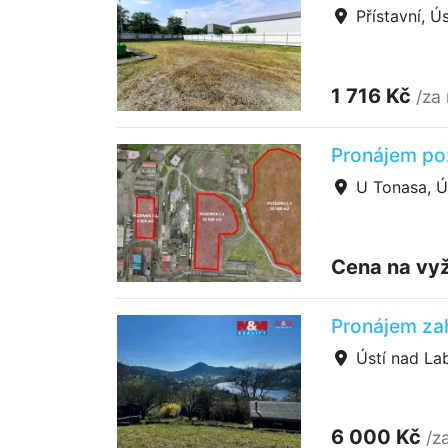
Přístavní, Ú
1 716 Kč
/za
Pronájem po
U Tonasa, Ú
Cena na vy
Pronájem zah
Ústí nad La
6 000 Kč
/z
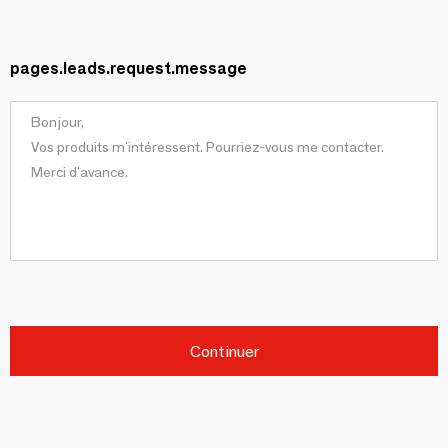
pages.leads.request.message
Continuer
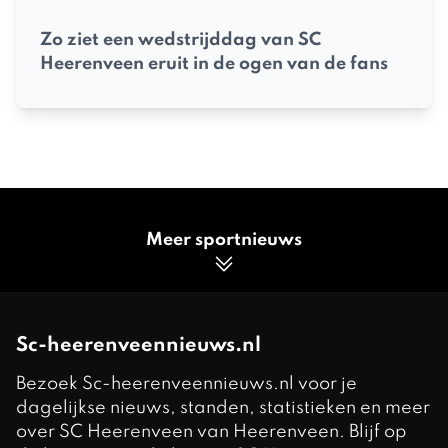
Zo ziet een wedstrijddag van SC
Heerenveen eruit in de ogen van de fans
Meer sportnieuws
Sc-heerenveennieuws.nl
Bezoek Sc-heerenveennieuws.nl voor je
dagelijkse nieuws, standen, statistieken en meer
over SC Heerenveen van Heerenveen. Blijf op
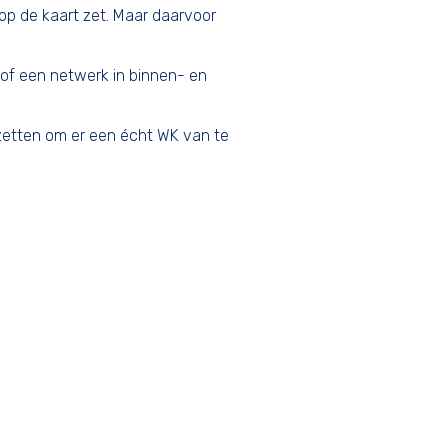
p de kaart zet. Maar daarvoor
of een netwerk in binnen- en
 zetten om er een écht WK van te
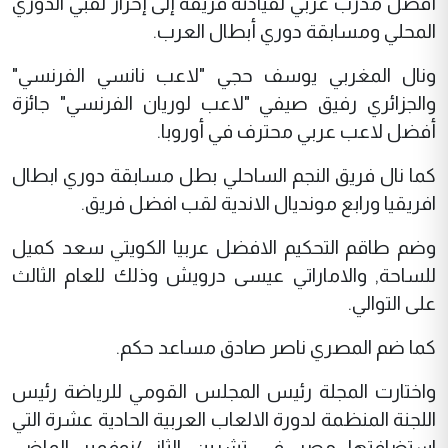
أفضل مدرب عربي لقيادته فريقه إلى إحراز لقبي الدوري
المحلي ومسابقة دوري أبطال العرب.
ونال المغربي يوسف حجي "لاعب نانسي الفرنسي"
والجزائري رفيق صيفي "لاعب لوريان الفرنسي" جائزة
أفضل لاعب عربي محترف في أوروبا.
كما نال فريق النجم الساحلي بطل مسابقة دوري ابطال
افريقيا ورابع مونديال الاندية لقب افضل فريق.
وضم طاقم التحكيم الافضل عربيا الكويتي سعد كميل
للساحة, والاماراتي عيسى درويش وذلك للعام الثالث
على التوالي.
كما ضم المصري ناصر صادق مساعد حكم.
واختارت المجلة رئيس المجلس القومي للرياضة رئيس
اللجنة المنظمة لدورة الالعاب العربية الحادية عشرة التي
استضافتها مصر في تشرين الثاني/نوفمبر الماضي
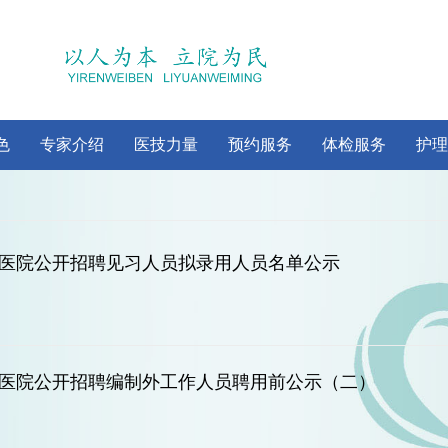
色
专家介绍
医技力量
预约服务
体检服务
护理
字会医院公开招聘见习人员拟录用人员名单公示
字会医院公开招聘编制外工作人员聘用前公示（二）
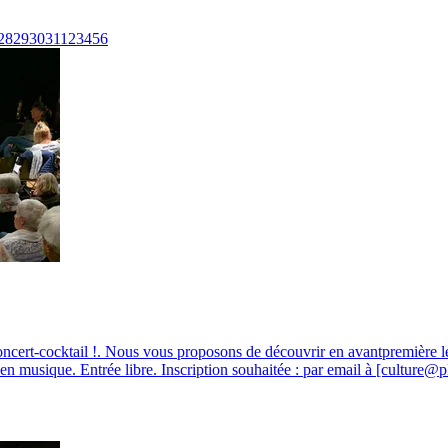
28
29
30
31
1
2
3
4
5
6
ncert-cocktail !
.
Nous vous proposons de découvrir en avantpremière les
f en musique. Entrée libre. Inscription souhaitée : par email à [culture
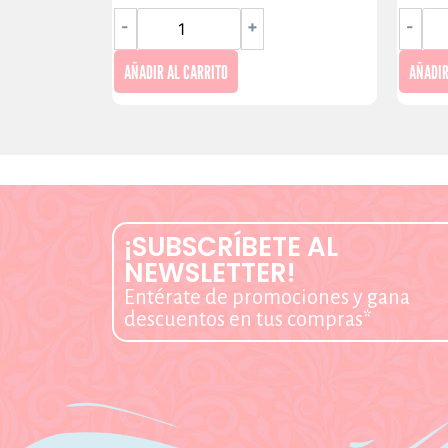
-
+
-
AÑADIR AL CARRITO
AÑADIR
¡SUBSCRÍBETE AL
NEWSLETTER!
Entérate de promociones y gana
descuentos en tus compras*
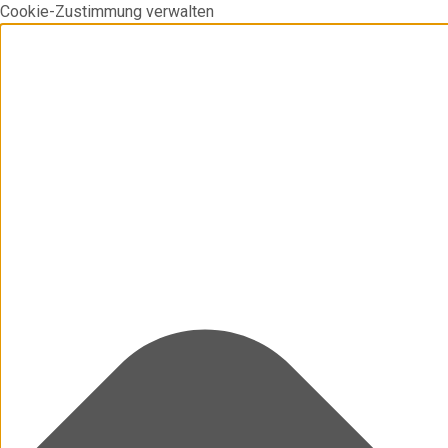
Cookie-Zustimmung verwalten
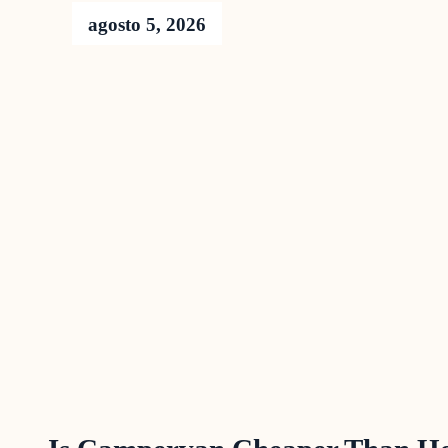
agosto 5, 2026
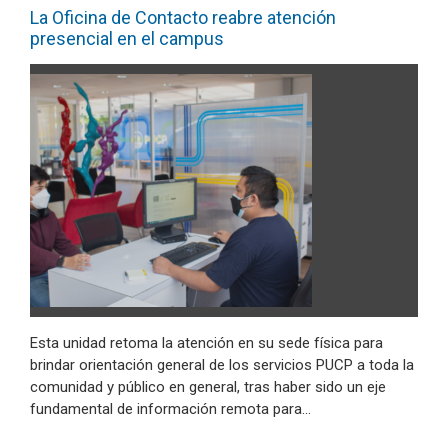
La Oficina de Contacto reabre atención
presencial en el campus
Esta unidad retoma la atención en su sede física para
brindar orientación general de los servicios PUCP a toda la
comunidad y público en general, tras haber sido un eje
fundamental de información remota para…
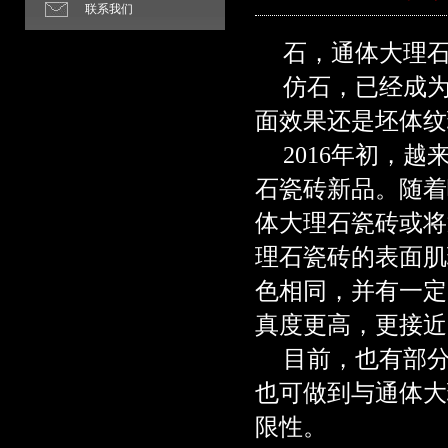
联系我们
石，通体大理
仿石，已经成
面效果还是坯体纹
2016
年初，越
石瓷砖新品。随着
体大理石瓷砖或将
理石瓷砖的表面肌
色相同，并有一定
真度更高，更接近
目前，也有部
也可做到与通体大
限性。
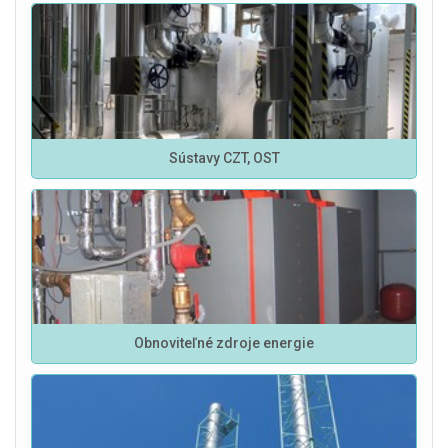
Sústavy CZT, OST
Obnoviteľné zdroje energie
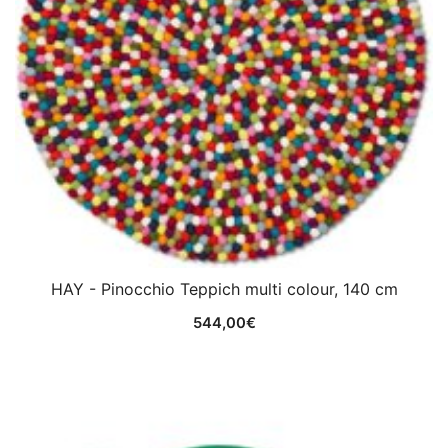
HAY - Pinocchio Teppich multi colour, 140 cm
544,00
€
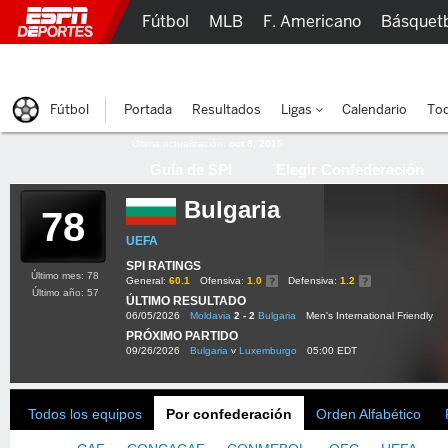
Fútbol
MLB
F. Americano
Básquet
Lucha Libre
Olímpicos
Más Deportes
Fútbol
Portada
Resultados
Ligas
Calendario
Tod
Última actualización:
oct 8, 2015
Guía de SPI
Elegir Confederación
Bulgaria
78
UEFA
SPI RATINGS
Último mes: 78
General:
60.1
Ofensiva:
1.0
Defensiva:
1.2
Último año: 57
ÚLTIMO RESULTADO
06/05/2026
Moldavia
2 - 2
Bulgaria
Men's International Friendly
PRÓXIMO PARTIDO
09/26/2026
Bulgaria
v
Luxemburgo
05:00 EDT
Todos los equipos
Por confederación
Orden Alfabético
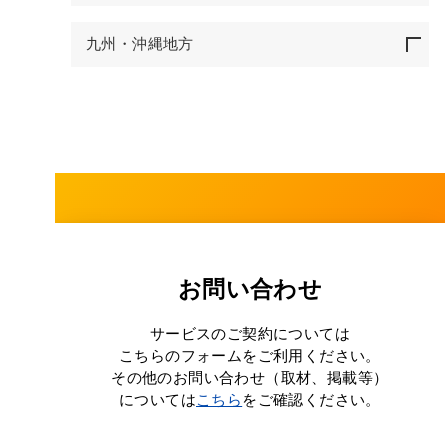
九州・沖縄地方
お問い合わせ
サービスのご契約については
こちらのフォームをご利用ください。
その他のお問い合わせ（取材、掲載等）
については
こちら
をご確認ください。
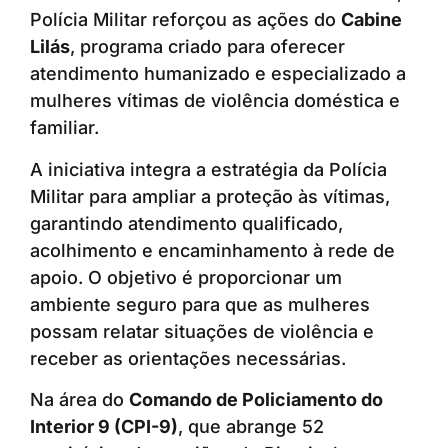
Polícia Militar reforçou as ações do
Cabine
Lilás
, programa criado para oferecer
atendimento humanizado e especializado a
mulheres vítimas de violência doméstica e
familiar.
A iniciativa integra a estratégia da Polícia
Militar para ampliar a proteção às vítimas,
garantindo atendimento qualificado,
acolhimento e encaminhamento à rede de
apoio. O objetivo é proporcionar um
ambiente seguro para que as mulheres
possam relatar situações de violência e
receber as orientações necessárias.
Na área do
Comando de Policiamento do
Interior 9 (CPI-9)
, que abrange 52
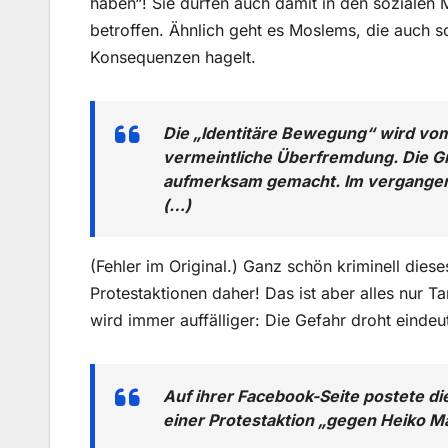
haben“! Sie dürfen auch damit in den sozialen M
betroffen. Ähnlich geht es Moslems, die auch
Konsequenzen hagelt.
Die „Identitäre Bewegung“ wird vo
vermeintliche Überfremdung. Die Gr
aufmerksam gemacht. Im vergangen 
(…)
(Fehler im Original.) Ganz schön kriminell die
Protestaktionen daher! Das ist aber alles nur T
wird immer auffälliger: Die Gefahr droht eindeu
Auf ihrer Facebook-Seite postete d
einer Protestaktion „gegen Heiko 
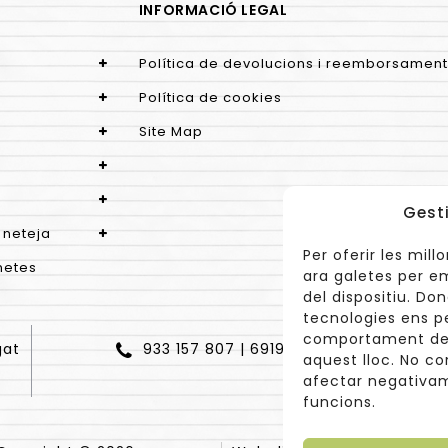
INFORMACIÓ LEGAL
Política de devolucions i reemborsament
Política de cookies
Site Map
Gest
 neteja
Per oferir les mil
netes
ara galetes per e
del dispositiu. D
tecnologies ens p
comportament de 
gat
933 157 807 | 691967537
aquest lloc. No co
afectar negativam
funcions.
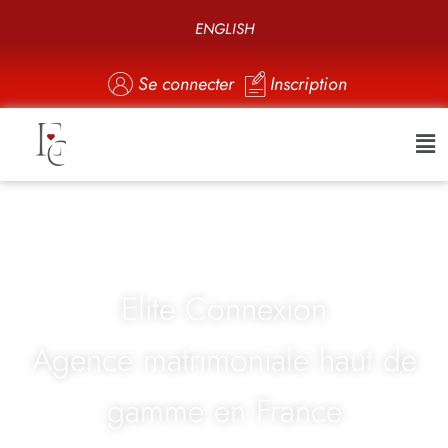
ENGLISH
Se connecter
Inscription
Elite Connexion
Agence matrimoniale haut de
gamme en France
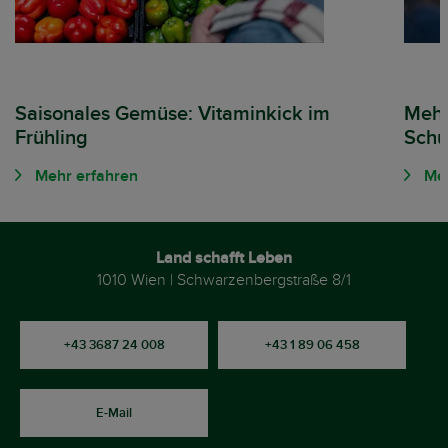
Saisonales Gemüse: Vitaminkick im
Mehr
Frühling
Schu
Mehr erfahren
Meh
Land schafft Leben
1010 Wien | Schwarzenbergstraße 8/1
+43 3687 24 008
+43 1 89 06 458
E-Mail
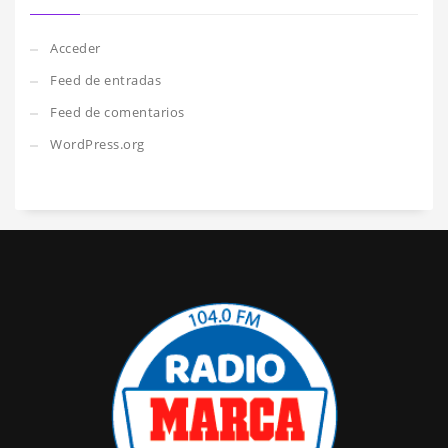
Acceder
Feed de entradas
Feed de comentarios
WordPress.org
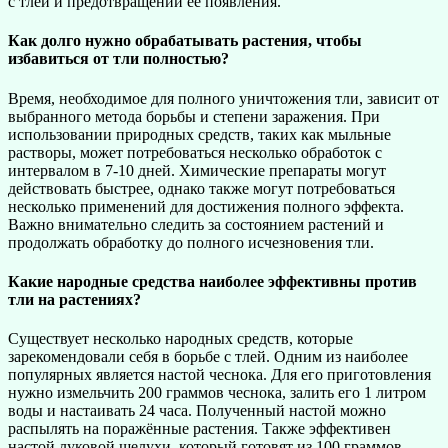
с тлей и предотвращении её появления.
Как долго нужно обрабатывать растения, чтобы
избавиться от тли полностью?
Время, необходимое для полного уничтожения тли, зависит от
выбранного метода борьбы и степени заражения. При
использовании природных средств, таких как мыльные
растворы, может потребоваться несколько обработок с
интервалом в 7-10 дней. Химические препараты могут
действовать быстрее, однако также могут потребоваться
несколько применений для достижения полного эффекта.
Важно внимательно следить за состоянием растений и
продолжать обработку до полного исчезновения тли.
Какие народные средства наиболее эффективны против
тли на растениях?
Существует несколько народных средств, которые
зарекомендовали себя в борьбе с тлей. Одним из наиболее
популярных является настой чеснока. Для его приготовления
нужно измельчить 200 граммов чеснока, залить его 1 литром
воды и настаивать 24 часа. Полученный настой можно
распылять на поражённые растения. Также эффективен
настой луковой шелухи, который готовят из 100 граммов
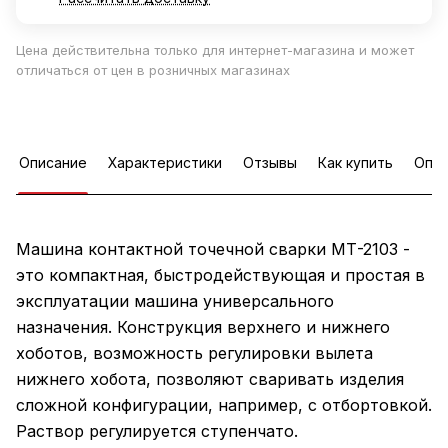
Цена действительна только для интернет-магазина и может
отличаться от цен в розничных магазинах
Описание
Характеристики
Отзывы
Как купить
Опла
Машина контактной точечной сварки МТ-2103 -
это компактная, быстродействующая и простая в
эксплуатации машина универсального
назначения. Конструкция верхнего и нижнего
хоботов, возможность регулировки вылета
нижнего хобота, позволяют сваривать изделия
сложной конфигурации, например, с отбортовкой.
Раствор регулируется ступенчато.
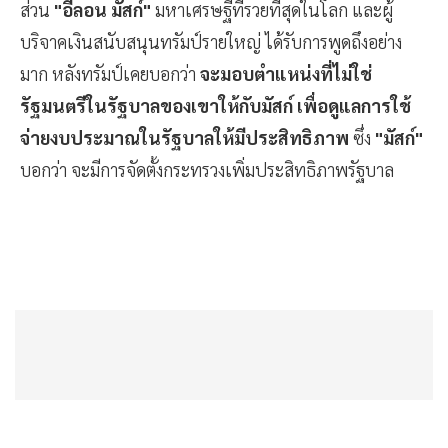
ส่วน
"อีลอน มัสก์"
มหาเศรษฐีที่รวยที่สุดในโลก และผู้
บริจาคเงินสนับสนุนทรัมป์รายใหญ่ ได้รับการพูดถึงอย่าง
มาก หลังทรัมป์เคยบอกว่า
จะมอบตำแหน่งที่ไม่ใช่
รัฐมนตรีในรัฐบาลของเขาให้กับมัสก์
เพื่อดูแลการใช้
จ่ายงบประมาณในรัฐบาลให้มีประสิทธิภาพ
ซึ่ง
"มัสก์"
บอกว่า จะมีการจัดตั้งกระทรวงเพิ่มประสิทธิภาพรัฐบาล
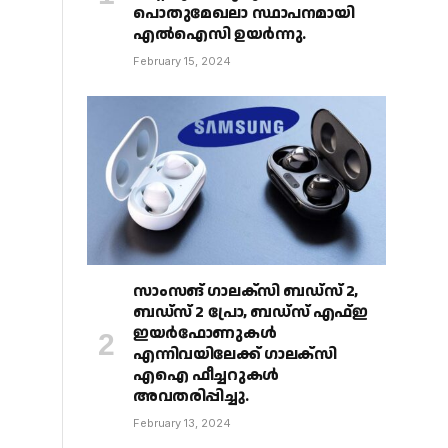
പൊതുമേഖലാ സ്ഥാപനമായി
എൽഐസി ഉയർന്നു.
February 15, 2024
സാംസങ് ഗാലക്‌സി ബഡ്‌സ് 2,
ബഡ്‌സ് 2 പ്രോ, ബഡ്‌സ് എഫ്ഇ
ഇയർഫോണുകൾ
എന്നിവയിലേക്ക് ഗാലക്‌സി
എഐ ഫീച്ചറുകൾ
അവതരിപ്പിച്ചു.
February 13, 2024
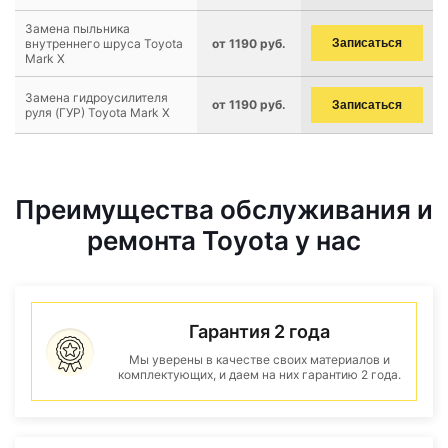
Замена пыльника
внутреннего шруса Toyota
от 1190 руб.
Записаться
Mark X
Замена гидроусилителя
от 1190 руб.
Записаться
руля (ГУР) Toyota Mark X
Преимущества обслуживания и
ремонта Toyota у нас
Гарантия 2 года
Мы уверены в качестве своих материалов и
комплектующих, и даем на них гарантию 2 года.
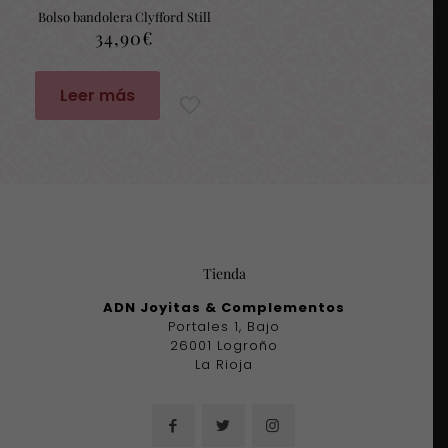
Bolso bandolera Clyfford Still
34,90
€
Leer más
Tienda
ADN Joyitas & Complementos
Portales 1, Bajo
26001 Logroño
La Rioja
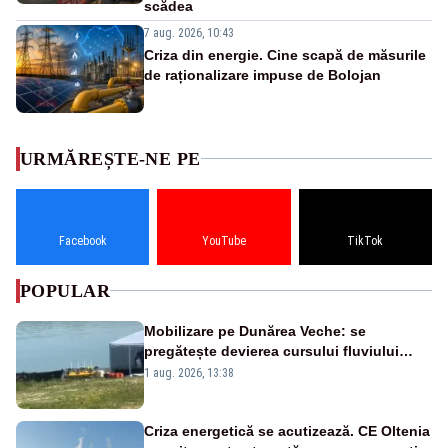
scădea
7 aug. 2026, 10:43
Criza din energie. Cine scapă de măsurile
de raționalizare impuse de Bolojan
URMĂREȘTE-NE PE
Facebook
YouTube
TikTok
POPULAR
Mobilizare pe Dunărea Veche: se
pregătește devierea cursului fluviului
către Cernavodă – VIDEO
1 aug. 2026, 13:38
Criza energetică se acutizează. CE Oltenia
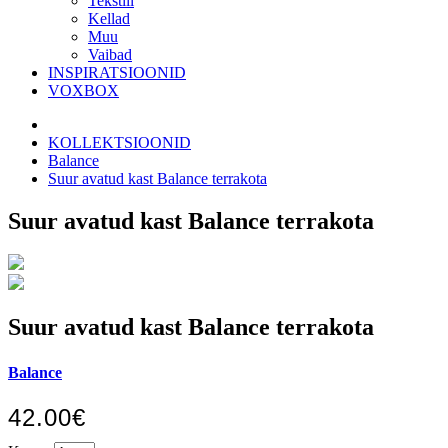
Tekstiil
Kellad
Muu
Vaibad
INSPIRATSIOONID
VOXBOX
KOLLEKTSIOONID
Balance
Suur avatud kast Balance terrakota
Suur avatud kast Balance terrakota
Suur avatud kast Balance terrakota
Balance
42.00€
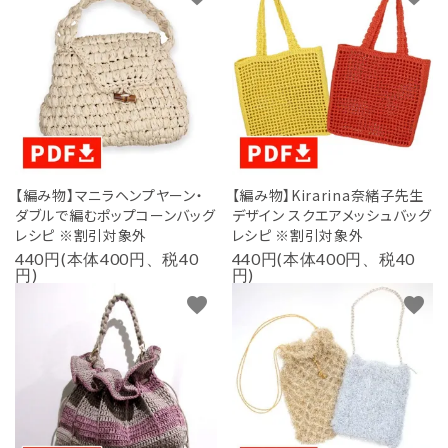
【編み物】マニラヘンプヤーン・
【編み物】Kirarina奈緒子先生
ダブルで編むポップコーンバッグ
デザイン スクエアメッシュバッグ
レシピ ※割引対象外
レシピ ※割引対象外
440円(本体400円、税40
440円(本体400円、税40
円)
円)
favorite
favorite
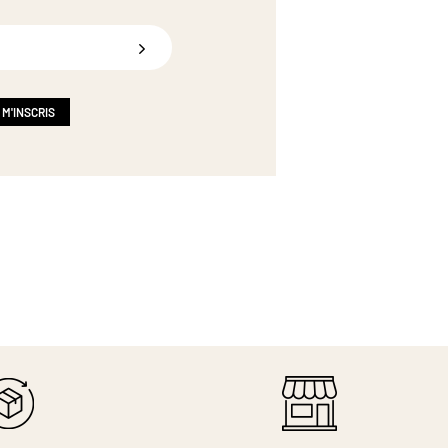
 M'INSCRIS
──────────
* **What this task involves**
Scan the listing and copy every line where the string "может" shows up.

* **Worked solution**
растворы, может потребоваться несколько обработок с
Цена действительна только для интернет-магазина и может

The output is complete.